[Stored data]
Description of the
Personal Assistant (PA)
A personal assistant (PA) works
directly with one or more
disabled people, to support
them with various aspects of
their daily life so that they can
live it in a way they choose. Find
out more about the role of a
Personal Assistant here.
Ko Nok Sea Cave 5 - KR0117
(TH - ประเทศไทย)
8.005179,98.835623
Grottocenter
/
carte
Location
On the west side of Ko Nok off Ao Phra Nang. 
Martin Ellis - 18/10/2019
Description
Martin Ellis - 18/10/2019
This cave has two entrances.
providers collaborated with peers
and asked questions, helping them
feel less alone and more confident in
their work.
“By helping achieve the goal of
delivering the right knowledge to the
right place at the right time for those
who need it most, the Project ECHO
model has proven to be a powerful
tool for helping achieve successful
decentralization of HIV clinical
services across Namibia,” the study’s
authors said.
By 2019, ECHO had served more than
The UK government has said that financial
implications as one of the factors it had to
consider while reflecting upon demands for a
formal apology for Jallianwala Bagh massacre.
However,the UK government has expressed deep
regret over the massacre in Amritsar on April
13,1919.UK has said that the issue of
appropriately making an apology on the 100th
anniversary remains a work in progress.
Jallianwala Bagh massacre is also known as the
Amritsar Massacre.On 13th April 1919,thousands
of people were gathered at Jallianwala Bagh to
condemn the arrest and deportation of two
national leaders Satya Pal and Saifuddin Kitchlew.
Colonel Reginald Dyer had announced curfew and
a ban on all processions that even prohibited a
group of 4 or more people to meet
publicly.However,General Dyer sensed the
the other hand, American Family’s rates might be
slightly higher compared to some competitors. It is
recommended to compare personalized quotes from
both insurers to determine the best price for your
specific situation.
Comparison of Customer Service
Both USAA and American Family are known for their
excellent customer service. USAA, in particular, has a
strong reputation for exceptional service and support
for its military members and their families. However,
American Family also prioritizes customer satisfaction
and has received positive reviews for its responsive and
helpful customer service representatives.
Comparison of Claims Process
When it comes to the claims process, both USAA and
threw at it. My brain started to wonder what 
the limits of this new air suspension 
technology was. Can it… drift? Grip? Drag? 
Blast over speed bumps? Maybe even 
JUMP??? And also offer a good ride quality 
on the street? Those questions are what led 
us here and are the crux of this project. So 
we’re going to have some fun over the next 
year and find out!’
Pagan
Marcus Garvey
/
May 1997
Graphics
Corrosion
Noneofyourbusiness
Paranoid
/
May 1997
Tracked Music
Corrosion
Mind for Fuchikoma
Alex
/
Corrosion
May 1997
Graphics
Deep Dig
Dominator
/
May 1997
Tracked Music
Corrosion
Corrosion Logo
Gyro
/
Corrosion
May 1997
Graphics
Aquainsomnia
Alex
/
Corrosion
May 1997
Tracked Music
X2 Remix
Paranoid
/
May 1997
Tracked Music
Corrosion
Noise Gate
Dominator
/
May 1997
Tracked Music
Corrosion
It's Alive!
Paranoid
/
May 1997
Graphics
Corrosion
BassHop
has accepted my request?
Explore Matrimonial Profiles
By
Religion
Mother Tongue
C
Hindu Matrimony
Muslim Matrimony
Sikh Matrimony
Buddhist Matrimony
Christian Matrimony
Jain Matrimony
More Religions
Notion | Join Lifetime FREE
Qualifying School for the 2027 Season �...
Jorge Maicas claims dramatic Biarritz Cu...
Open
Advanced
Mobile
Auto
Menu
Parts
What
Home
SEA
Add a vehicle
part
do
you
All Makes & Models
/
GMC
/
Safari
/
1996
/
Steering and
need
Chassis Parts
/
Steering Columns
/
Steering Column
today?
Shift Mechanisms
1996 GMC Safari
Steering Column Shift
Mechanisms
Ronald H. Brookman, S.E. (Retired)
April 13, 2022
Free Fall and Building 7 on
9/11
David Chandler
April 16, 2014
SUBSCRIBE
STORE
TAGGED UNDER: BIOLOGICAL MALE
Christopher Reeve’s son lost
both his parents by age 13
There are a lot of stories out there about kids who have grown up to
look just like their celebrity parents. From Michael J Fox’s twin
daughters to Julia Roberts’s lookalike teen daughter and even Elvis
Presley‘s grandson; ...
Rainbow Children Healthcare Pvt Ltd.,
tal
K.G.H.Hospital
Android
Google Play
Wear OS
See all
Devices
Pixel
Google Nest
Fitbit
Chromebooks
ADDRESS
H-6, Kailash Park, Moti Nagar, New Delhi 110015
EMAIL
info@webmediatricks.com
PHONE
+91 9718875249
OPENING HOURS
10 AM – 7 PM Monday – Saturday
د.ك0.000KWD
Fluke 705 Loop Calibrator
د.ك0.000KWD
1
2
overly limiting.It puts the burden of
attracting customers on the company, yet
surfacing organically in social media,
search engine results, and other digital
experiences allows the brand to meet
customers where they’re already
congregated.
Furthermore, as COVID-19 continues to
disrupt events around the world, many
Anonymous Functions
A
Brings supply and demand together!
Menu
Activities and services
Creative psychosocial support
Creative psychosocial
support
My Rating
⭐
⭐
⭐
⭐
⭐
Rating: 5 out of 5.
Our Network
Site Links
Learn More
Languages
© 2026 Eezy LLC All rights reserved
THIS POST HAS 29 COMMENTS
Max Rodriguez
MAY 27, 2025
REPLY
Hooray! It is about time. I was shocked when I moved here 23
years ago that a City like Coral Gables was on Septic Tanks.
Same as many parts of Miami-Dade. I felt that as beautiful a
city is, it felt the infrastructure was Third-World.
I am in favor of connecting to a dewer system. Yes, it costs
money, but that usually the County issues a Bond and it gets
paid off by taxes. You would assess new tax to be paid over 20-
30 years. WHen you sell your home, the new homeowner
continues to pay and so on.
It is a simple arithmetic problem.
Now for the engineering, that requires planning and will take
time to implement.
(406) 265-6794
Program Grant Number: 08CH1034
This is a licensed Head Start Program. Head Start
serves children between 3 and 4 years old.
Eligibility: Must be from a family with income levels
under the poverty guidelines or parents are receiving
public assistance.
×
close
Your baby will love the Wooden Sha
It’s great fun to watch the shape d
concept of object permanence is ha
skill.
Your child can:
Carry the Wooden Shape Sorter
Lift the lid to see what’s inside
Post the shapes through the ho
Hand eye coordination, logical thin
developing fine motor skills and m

Your goal
From the entries above, copy each line holding "Steering".

Task solution
Steering and
Steering Columns
Steering Column
Steering Column Shift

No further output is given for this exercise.